Have we missed something or got a top tip for this town? Have your say below.

11 suggestions
  • I am a 90 year old descendent of the Maliangaapa tribe of that area. My mother was born to Jack and Hannah Quayle on the 1st of May 1900 and I visit there often with some members of my family consisting of Grand and Great grand children all of whom are very interested in the history of that area.

    Harold Hunt OAM
    • Thanks Harold. I love the idea that there are people who are still so connected to the land and that they make sure future generations know the importance of that connection.

      Bruce Elder
  • My GGF, Daniel Lester Sullivan married Jane Sophia White on 1 November 1876 in Menindee. They had 10 children, 4 of whom were born in Milparinka. Elizabeth Sarah Sullivan (1886), Sarah Alice Sullivan, my GM (1889), William Henry Sullivan (1891) and Herbert J Sullivan (1896). The other 6 children were born in Wilcannia. The family lived in Wilcannia, Milparinka and White Cliffs. My GM, Sarah Alice married William Joseph Twist in 1905 in White Cliffs, they were miners there for a few years before moving on.

    Dorothy Duke
  • we are heading back to Milparinka on 31.8.19 for a night in then heading down the dog fence. love the pub there and the family been going there for 15 years. From the V8 boys

    warren
  • My father held a police court in Milparinka c1938. What a lot of gates I had to open and close on the way to Tibooburra from Broken Hill. We overnighted at Fowlers Gap, then Milparinka. The car had mica window-“glass” at sides.

    David
  • My Grandfather Harry Blore would be so proud to know that all his work restoring the police station and courthouse paid off and people are still visiting. I am also extremely proud of his achievements – a Hard Man from a Hard Land. Brilliant Bushman. Thanks Guys

    Anthony Blore
  • My grandmother, Sarah Alice Sullivan, and some of her siblings were born in Milparinka. Nan was born on 13 March 1889.

    Dorothy Duke
  • The Albert Hotel has the best steak I have ever tasted.

    Michael Samson
  • Arthur W Upfield, my grandfather, based one of his most acclaimed mystery novels, (one of 35), The Sands of Windee in and around Milparinka. The book has Inspector Napoleone Bonaparte, aka, Bony solving one of his most challenging murder mysteries.
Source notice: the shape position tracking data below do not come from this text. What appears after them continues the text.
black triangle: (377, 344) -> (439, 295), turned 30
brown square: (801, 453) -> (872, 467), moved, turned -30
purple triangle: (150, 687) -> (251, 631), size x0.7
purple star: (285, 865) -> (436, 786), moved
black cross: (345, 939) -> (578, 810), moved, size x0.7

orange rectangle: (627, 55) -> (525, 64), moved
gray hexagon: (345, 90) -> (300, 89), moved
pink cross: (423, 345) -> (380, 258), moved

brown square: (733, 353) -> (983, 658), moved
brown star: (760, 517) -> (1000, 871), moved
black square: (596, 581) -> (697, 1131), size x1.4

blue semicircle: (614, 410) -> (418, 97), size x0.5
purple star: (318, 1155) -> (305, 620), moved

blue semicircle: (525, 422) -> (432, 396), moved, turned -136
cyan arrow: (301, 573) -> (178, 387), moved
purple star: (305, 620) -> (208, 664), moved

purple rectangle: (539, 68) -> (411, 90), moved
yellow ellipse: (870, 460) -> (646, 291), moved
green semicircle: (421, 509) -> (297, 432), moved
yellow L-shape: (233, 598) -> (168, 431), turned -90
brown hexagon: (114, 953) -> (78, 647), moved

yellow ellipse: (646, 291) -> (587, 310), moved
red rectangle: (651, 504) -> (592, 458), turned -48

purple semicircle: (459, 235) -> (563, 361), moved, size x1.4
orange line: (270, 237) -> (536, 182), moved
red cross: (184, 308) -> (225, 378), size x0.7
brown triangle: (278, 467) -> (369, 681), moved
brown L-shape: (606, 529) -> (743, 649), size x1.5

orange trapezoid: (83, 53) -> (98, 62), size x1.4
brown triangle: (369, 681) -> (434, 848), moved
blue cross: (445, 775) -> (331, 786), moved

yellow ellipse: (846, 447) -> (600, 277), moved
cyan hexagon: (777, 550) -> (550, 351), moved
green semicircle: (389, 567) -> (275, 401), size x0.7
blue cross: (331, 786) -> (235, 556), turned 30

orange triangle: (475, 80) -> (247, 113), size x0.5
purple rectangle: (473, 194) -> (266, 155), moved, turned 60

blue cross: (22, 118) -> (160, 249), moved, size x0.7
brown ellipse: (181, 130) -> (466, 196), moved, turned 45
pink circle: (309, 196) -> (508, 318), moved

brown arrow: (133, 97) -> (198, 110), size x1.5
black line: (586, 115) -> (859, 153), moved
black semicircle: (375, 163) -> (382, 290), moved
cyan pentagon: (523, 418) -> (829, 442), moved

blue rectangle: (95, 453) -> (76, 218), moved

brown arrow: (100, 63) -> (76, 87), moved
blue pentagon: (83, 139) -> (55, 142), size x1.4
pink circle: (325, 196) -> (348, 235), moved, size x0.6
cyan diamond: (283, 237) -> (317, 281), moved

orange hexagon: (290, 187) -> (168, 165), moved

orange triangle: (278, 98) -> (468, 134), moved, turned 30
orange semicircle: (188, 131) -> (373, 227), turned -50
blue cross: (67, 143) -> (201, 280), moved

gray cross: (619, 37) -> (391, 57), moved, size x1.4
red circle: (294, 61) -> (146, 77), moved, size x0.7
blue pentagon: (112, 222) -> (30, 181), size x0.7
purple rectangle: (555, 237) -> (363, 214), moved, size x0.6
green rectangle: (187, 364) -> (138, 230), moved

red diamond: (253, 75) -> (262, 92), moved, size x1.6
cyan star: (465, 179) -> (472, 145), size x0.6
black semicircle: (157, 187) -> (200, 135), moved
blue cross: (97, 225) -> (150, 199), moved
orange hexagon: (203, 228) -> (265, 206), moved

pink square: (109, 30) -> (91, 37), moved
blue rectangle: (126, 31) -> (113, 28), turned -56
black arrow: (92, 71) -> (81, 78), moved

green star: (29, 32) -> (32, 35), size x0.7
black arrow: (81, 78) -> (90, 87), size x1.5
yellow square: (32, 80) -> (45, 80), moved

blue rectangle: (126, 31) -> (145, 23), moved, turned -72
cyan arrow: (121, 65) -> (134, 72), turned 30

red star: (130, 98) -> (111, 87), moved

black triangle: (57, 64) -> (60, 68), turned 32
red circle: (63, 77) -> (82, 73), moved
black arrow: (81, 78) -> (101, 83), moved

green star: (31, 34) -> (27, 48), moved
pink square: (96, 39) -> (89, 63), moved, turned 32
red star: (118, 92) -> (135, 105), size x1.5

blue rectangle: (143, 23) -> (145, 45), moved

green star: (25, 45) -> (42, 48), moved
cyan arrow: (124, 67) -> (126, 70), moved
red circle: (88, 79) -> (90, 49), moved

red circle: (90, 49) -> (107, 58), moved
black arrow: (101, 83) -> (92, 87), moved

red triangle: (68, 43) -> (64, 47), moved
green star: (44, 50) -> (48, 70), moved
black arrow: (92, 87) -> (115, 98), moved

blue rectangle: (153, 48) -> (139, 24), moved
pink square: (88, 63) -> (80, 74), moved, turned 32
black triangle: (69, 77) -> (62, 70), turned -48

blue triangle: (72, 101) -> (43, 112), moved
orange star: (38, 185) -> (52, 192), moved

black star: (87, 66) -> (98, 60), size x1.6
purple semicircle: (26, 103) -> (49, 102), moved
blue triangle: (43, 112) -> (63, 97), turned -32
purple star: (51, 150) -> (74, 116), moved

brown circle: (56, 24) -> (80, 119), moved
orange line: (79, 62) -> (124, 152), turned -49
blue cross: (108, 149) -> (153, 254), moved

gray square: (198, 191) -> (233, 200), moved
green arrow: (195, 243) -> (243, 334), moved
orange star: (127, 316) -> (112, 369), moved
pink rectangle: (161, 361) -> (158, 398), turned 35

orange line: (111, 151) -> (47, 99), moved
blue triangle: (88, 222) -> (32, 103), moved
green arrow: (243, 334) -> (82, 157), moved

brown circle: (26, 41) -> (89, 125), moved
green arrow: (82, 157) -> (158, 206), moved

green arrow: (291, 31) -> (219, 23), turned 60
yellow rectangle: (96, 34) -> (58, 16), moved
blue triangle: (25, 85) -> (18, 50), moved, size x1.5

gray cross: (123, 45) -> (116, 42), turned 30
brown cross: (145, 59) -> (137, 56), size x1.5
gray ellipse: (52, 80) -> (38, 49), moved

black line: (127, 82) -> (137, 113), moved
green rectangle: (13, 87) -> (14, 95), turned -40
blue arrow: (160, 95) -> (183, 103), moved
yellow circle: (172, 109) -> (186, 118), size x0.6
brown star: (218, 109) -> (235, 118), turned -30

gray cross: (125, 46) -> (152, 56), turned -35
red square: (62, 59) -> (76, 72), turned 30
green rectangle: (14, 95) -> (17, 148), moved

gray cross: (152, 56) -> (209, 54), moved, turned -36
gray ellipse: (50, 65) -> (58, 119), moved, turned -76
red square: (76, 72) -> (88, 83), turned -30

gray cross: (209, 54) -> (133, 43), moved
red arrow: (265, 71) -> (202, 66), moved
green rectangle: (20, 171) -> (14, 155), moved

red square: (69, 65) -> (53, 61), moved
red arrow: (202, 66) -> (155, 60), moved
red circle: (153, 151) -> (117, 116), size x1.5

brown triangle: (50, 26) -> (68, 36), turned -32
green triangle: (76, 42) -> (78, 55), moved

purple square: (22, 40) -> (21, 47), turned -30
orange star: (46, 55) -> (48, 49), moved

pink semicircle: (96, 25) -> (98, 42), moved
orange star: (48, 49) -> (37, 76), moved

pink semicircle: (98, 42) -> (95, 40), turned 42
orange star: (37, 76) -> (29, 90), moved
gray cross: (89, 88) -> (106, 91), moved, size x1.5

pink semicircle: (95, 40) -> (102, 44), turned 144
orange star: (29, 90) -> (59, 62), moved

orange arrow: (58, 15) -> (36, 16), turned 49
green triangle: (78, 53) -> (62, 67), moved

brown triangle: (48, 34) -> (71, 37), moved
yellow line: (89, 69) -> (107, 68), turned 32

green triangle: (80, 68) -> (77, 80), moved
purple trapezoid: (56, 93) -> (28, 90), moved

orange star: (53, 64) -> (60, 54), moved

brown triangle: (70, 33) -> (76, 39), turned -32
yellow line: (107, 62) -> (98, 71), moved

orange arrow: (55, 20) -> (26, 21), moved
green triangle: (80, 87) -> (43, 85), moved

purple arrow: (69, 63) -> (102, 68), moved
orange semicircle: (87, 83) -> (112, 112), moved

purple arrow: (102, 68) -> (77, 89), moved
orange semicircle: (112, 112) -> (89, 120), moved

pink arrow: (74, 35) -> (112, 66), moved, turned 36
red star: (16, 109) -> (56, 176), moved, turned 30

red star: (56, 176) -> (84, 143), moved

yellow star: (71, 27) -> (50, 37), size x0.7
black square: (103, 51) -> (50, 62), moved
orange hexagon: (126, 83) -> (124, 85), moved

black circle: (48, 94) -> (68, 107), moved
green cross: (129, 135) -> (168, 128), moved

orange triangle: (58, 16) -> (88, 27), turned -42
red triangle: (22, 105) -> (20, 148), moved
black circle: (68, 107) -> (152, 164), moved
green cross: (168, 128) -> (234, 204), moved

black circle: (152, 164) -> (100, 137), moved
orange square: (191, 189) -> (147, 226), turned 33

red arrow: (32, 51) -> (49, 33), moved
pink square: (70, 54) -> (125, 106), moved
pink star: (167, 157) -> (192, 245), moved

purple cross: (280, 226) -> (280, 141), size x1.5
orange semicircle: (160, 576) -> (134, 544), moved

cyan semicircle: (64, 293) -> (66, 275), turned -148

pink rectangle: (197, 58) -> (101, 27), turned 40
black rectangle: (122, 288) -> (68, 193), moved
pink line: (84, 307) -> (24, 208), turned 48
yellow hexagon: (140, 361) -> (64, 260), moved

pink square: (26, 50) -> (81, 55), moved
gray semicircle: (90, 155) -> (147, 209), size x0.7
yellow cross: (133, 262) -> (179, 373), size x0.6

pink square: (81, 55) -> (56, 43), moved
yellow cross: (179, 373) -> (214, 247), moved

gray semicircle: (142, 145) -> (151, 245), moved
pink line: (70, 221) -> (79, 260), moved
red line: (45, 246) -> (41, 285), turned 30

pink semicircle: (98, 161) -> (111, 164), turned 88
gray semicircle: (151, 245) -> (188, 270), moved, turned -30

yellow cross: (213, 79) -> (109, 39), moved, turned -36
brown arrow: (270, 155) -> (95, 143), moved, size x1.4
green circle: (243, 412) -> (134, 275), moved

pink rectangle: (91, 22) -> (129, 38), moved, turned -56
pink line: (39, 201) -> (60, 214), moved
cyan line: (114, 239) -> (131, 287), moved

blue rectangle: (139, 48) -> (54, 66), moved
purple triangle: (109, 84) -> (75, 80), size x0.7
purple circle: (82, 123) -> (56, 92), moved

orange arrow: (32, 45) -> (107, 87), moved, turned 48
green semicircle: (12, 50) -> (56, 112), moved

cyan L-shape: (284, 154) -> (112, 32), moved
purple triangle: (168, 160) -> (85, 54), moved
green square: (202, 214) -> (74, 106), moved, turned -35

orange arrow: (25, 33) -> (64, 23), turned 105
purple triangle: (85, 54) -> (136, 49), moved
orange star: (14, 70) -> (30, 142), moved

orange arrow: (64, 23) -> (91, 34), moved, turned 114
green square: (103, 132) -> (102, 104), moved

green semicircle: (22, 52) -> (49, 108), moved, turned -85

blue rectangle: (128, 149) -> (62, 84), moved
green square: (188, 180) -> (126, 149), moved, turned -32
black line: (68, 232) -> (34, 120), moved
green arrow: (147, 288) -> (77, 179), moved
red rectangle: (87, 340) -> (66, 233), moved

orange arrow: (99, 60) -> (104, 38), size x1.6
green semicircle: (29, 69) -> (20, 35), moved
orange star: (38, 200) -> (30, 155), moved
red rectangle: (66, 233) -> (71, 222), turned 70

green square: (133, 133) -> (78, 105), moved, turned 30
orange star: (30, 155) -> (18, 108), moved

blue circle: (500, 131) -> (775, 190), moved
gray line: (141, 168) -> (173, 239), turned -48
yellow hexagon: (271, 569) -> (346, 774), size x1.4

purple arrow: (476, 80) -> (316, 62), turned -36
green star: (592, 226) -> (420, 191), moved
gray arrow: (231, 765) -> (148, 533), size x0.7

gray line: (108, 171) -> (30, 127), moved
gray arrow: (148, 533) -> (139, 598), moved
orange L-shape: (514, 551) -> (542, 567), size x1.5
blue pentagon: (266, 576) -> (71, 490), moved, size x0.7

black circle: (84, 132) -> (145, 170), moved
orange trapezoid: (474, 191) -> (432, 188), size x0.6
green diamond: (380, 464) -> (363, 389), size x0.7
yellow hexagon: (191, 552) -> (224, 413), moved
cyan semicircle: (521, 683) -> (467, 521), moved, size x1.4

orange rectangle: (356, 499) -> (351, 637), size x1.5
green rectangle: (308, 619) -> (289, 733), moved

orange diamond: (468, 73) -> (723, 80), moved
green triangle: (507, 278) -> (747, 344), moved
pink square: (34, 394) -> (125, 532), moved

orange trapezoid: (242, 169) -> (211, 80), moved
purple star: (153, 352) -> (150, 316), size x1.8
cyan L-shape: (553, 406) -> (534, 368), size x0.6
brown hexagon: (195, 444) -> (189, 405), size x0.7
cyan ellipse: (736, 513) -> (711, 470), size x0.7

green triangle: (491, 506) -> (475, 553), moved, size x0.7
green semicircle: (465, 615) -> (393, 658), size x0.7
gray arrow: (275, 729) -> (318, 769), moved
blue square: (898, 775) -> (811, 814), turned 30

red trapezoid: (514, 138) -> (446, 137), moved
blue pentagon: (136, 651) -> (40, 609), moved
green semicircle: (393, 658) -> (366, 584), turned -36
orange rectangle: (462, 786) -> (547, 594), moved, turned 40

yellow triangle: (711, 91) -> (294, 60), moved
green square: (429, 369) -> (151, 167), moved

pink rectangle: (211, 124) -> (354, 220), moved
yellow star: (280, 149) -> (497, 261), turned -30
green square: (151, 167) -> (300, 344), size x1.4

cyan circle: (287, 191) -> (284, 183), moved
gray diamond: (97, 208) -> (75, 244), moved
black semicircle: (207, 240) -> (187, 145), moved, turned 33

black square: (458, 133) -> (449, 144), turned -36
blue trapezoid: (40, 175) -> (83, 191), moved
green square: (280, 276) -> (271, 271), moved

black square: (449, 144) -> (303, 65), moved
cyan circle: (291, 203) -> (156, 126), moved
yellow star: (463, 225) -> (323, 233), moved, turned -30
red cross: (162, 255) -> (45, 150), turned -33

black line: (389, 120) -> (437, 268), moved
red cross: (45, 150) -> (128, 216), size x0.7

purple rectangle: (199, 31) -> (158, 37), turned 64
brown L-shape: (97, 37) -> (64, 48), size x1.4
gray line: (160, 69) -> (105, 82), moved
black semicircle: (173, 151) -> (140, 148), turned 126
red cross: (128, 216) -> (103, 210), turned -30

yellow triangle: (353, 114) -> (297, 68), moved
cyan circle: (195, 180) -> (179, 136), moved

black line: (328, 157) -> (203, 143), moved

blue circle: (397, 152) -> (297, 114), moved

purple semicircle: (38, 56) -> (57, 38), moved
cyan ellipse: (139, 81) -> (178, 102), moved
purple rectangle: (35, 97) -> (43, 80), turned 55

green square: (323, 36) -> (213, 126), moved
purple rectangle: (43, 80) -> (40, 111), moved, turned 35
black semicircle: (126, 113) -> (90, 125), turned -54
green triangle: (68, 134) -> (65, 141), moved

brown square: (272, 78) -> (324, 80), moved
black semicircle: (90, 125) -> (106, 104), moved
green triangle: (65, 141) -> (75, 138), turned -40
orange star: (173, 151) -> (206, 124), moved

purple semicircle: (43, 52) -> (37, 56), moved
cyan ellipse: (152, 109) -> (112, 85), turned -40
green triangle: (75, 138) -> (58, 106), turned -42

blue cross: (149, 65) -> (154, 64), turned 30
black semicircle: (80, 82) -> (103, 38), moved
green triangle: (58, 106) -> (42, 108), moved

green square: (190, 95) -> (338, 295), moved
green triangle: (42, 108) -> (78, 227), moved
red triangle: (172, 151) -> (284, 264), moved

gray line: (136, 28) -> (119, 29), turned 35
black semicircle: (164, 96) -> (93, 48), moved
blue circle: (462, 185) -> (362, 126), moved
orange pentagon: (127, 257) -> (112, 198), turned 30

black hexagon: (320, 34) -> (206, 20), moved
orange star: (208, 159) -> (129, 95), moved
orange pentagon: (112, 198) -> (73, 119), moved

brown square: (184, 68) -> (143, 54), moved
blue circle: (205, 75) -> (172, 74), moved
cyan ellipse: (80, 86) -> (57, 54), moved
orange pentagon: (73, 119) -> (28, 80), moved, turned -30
    See website: http://www.arthurupfield.com.au

    William A Upfield
  • My second cousin, three times removed, Emily Collard, married James O’Connor in 1878. In 1885 they ran the Albert Hotel. I believe they had 4 children. Emily emigrated to Australia with her sister when she was aged 17 from London. I live in the UK and would love to learn more about Emily and her family.

    5 August 2021.

    Yvonne
  • My great-great grandfather’s sons, Selma and Carl Heuzenroeder traveled to Milparinka from Wilcannia early in 1880 and set up a grocery and drapery business. I believe they pegged out the first block in Milparinka on which they built a house and shop. Selma married Sopia Hill in 1885 at Milparinga.